In unconventional resource plays, pore pressure plays a critical role in the ability to predict both areas of high overpressure and fracture behavior for the exploitation of these plays. Traditional pore pressure prediction focusses exclusively on clay-rich shales and assumes that all shales have a porosity/effective stress relationship that can be used to link the mechanical compaction of the rock to the pore pressure via the vertical stress (overburden). Shales in unconventional plays have variable clay contents, are uplifted, are affected by chemical processes and diagenetic alteration of the elastic properties such that porosity is not relatable to effective stress.

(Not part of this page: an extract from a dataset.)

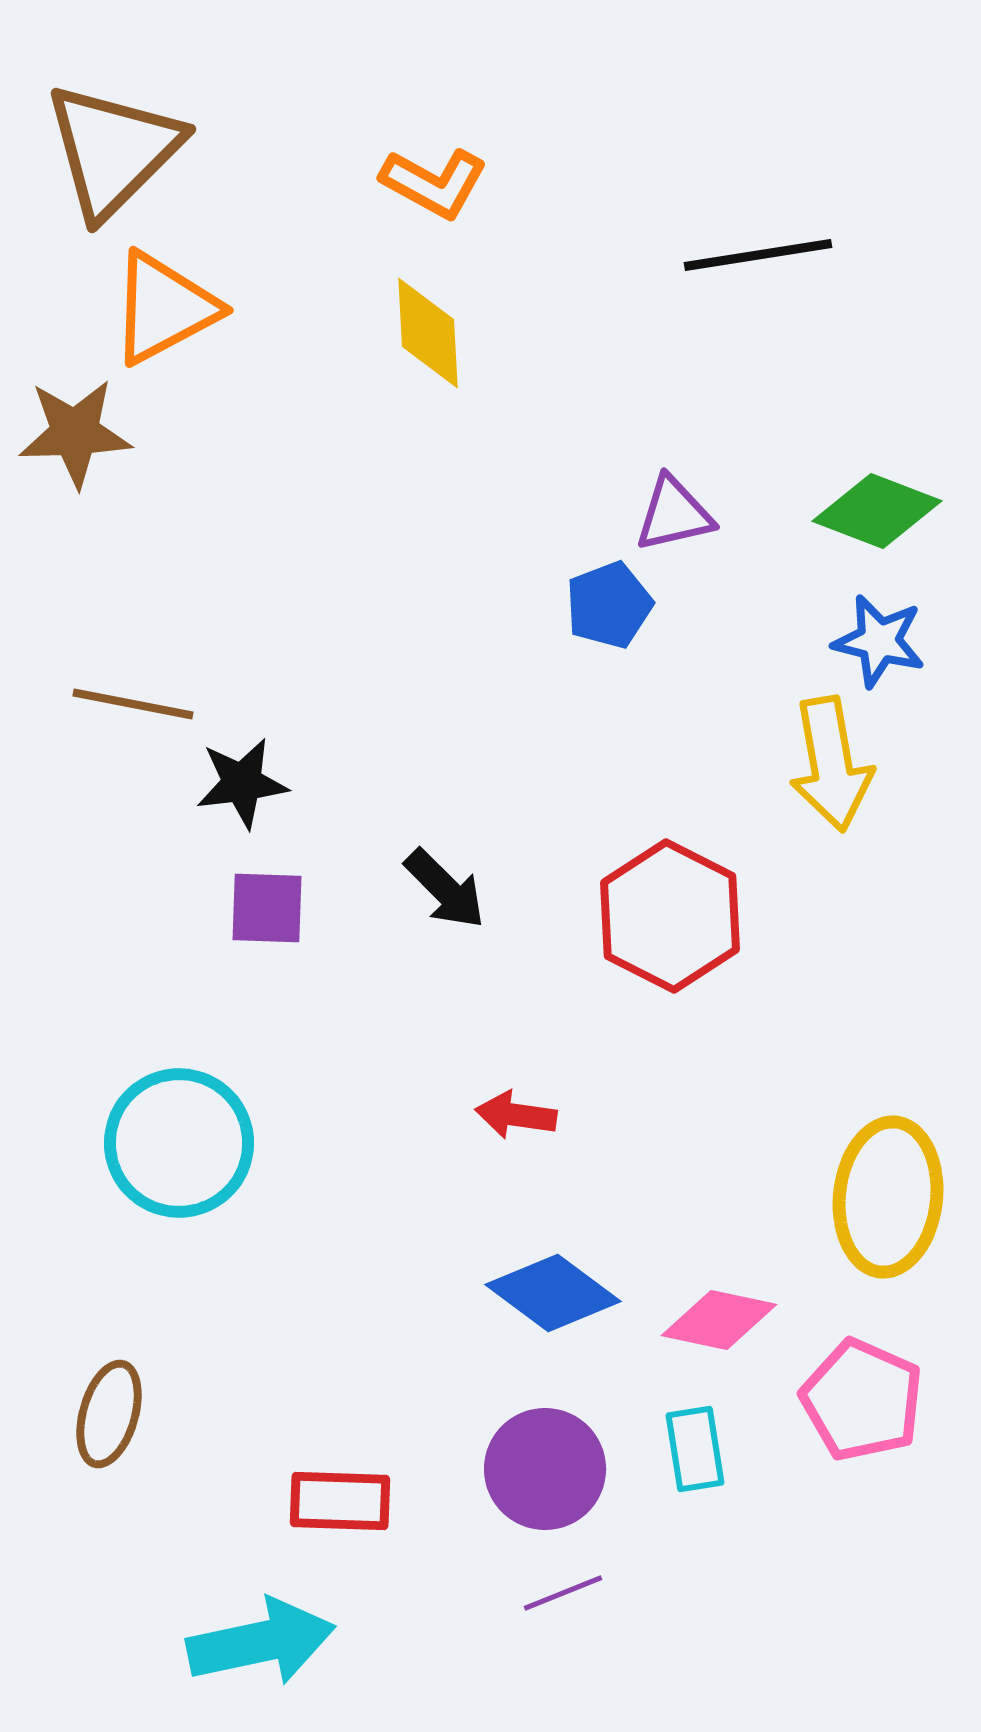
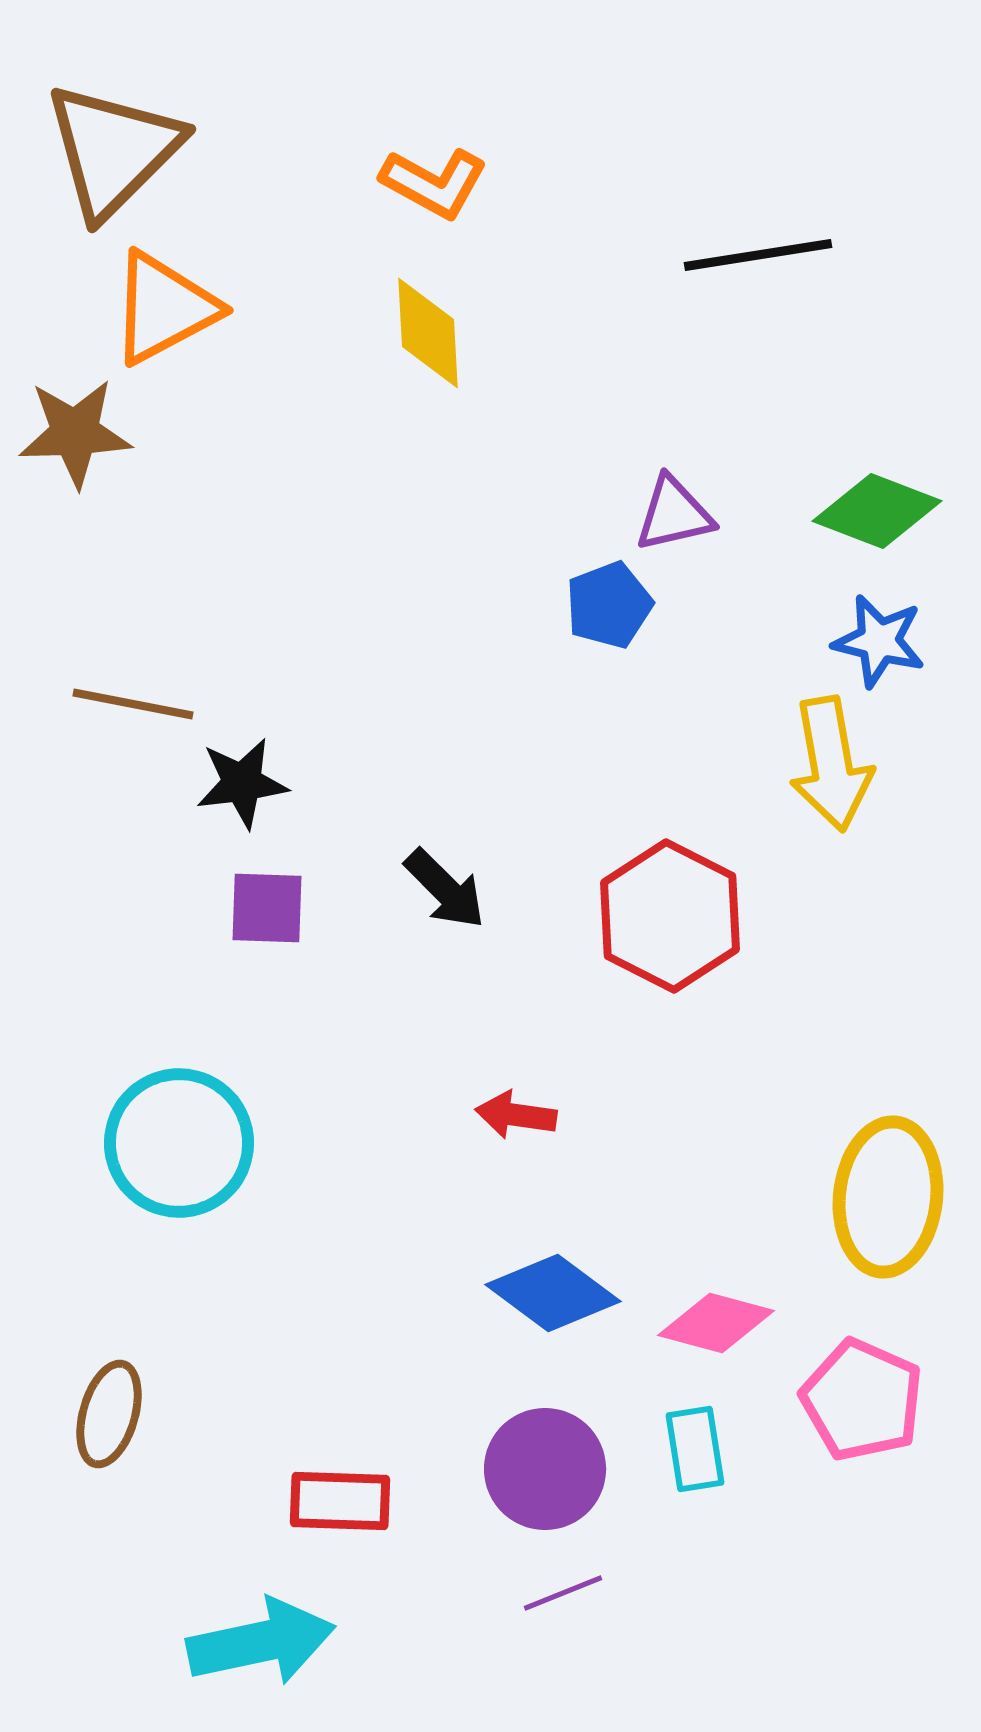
pink diamond: moved 3 px left, 3 px down; rotated 3 degrees clockwise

This paper presents a case study showing that traditional pore pressure prediction techniques can be adapted to predict pore pressure in an unconventional play by using a newly defined Pressure Reference Trend (PRT) in-lieu of a Normal Compaction Trend (NCT) as used in conventional, or traditional, pore pressure prediction. The PRT is not linked to the expected compaction behavior of the rock (as inferred from an NCT) but it is simply an empirical depth trend from which the pore pressure can be predicted using industry standard formulae. Rather than constraining the surface and matrix value for an NCT using sensible geological parameters, the final position of the PRT in velocity-depth space is a function of the measured pressure, to which the trend is calibrated, combined with a lateral shift towards higher velocity/density due to tectonic uplift, secondary compaction, and chemical diagenesis that has occurred over the geological history of the basin.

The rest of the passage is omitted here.